Ray-tracing-based simulations model ultrasound (US) interactions with a custom geometric anatomical model, where US texture can be emulated via real-time point-spread function convolutions of a tissue scatterer representation. Such scatterer representations for realistic appearance are difficult to parameterize or model manually and do not respond to volumetric deformations such as those caused with tissue compression by the probe. Herein we utilize brightness mode (B-mode) estimated scatterer maps for ray tracing and propose to enhance the realism of ray-tracing-based simulations by incorporating dynamic speckle patterns that change compliant with tissue deformation.

Methods

In this work, we realistically simulate US texture deformations in the scatterer domain via back-projection of ray segments into a nominal state before sampling during simulation runtime. We estimate scatterer maps from background in vivo images using a pretrained generative adversarial network.

Results

We demonstrated our proposed scatterer estimation and runtime background fusion method on simulated transvaginal US scans of detailed surface-based foetal models. We show the viability of modelling deformations in the scatterer domain at interactive frame rates of 28 frames per second.

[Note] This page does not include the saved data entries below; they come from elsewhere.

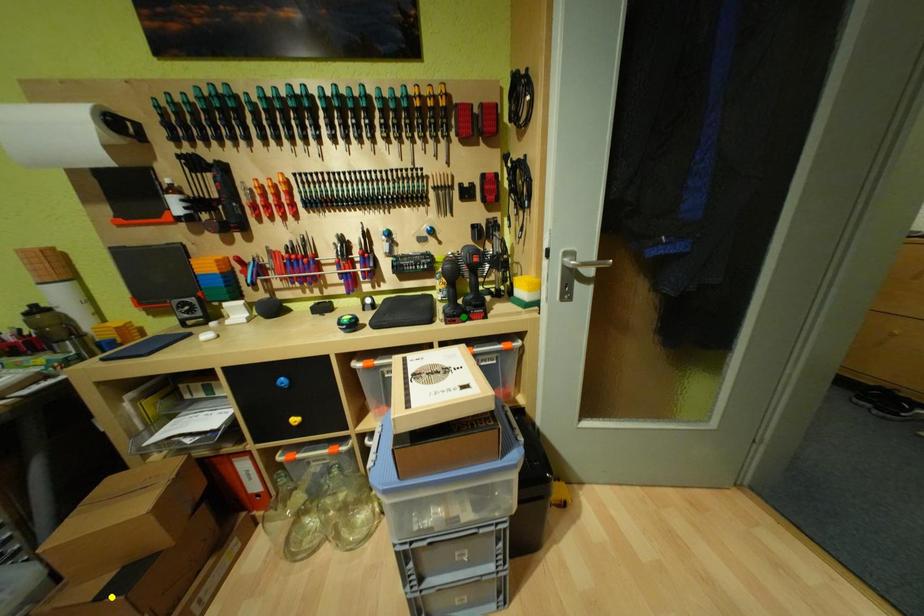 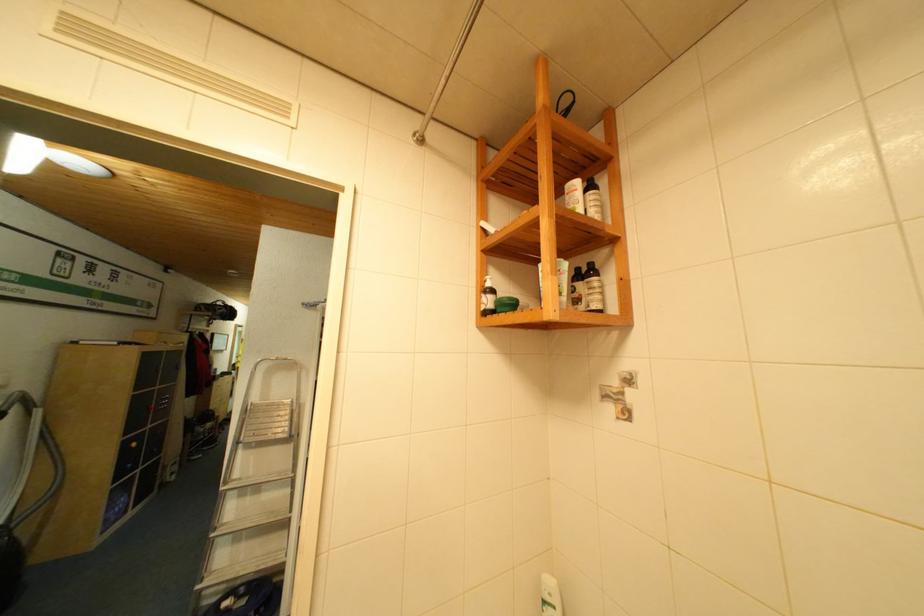 I am providing you with two images of the same scene from different viewpoints. Three points are marked in image1. Which point corresponds to a part or object that is occluded in image2?In image1, three points are marked. Which of them correspond to a part or object that is occluded in image2?Among the three points shown in image1, which one corresponds to a part or object that is no longer visible due to occlusion in image2?

yellow point, blue point, green point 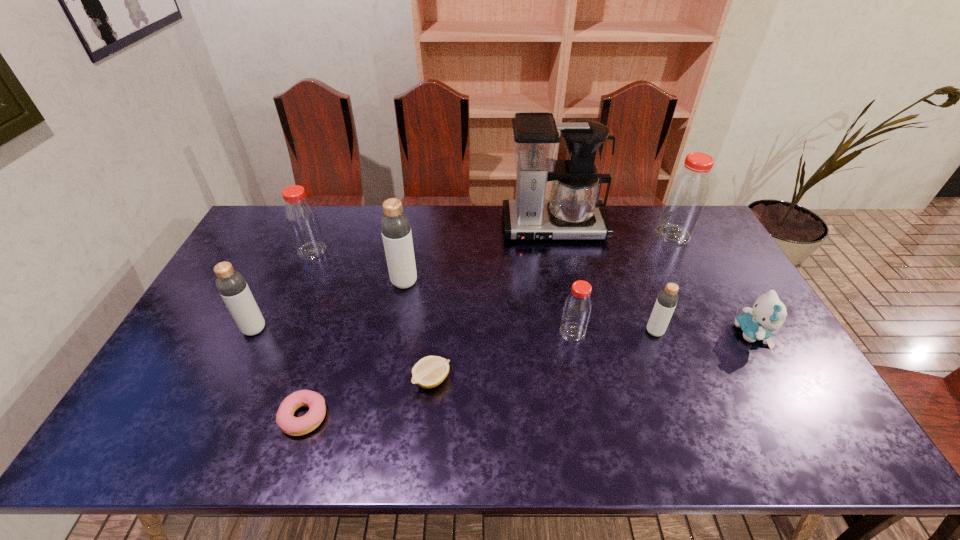 Where is `coffee maker situated at the far edge`? The height and width of the screenshot is (540, 960). coffee maker situated at the far edge is located at coordinates (574, 212).

Locate an element on the screen. object located in the near edge section of the desktop is located at coordinates (295, 426).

A quantitative and a qualitative evaluations indicated improved realism in comparison to the state of the art.

Conclusions

Transferring a background image in a scatterer representation enables us to capture anatomical content in a physical space, in which deformations can be incorporated physically consistently before convolving with a US point-spread function during simulation runtime. This then uses the same imaging model on both the background and the hand-crafted models leading to a consistent and seamless compounding of contents in the scatterer space.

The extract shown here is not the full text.